■ **RECORDS FOR THE EXERCISE**
===
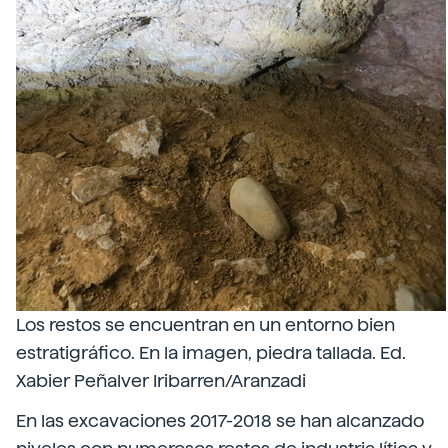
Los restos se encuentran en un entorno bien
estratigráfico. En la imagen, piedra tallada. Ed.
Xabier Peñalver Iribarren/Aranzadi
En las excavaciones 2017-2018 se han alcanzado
===
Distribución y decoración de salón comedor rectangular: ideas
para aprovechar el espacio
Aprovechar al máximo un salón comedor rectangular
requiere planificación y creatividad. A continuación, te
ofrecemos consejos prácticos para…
===
■ **TO DO**
Please reproduce exactly the lines in the listing above from the one containing "Los restos se encuentran en un entorno bien" through the one containing "En las excavaciones", both included, and nothing more.

■ **WRITTEN SOLUTION**
Los restos se encuentran en un entorno bien
estratigráfico. En la imagen, piedra tallada. Ed.
Xabier Peñalver Iribarren/Aranzadi
En las excavaciones 2017-2018 se han alcanzado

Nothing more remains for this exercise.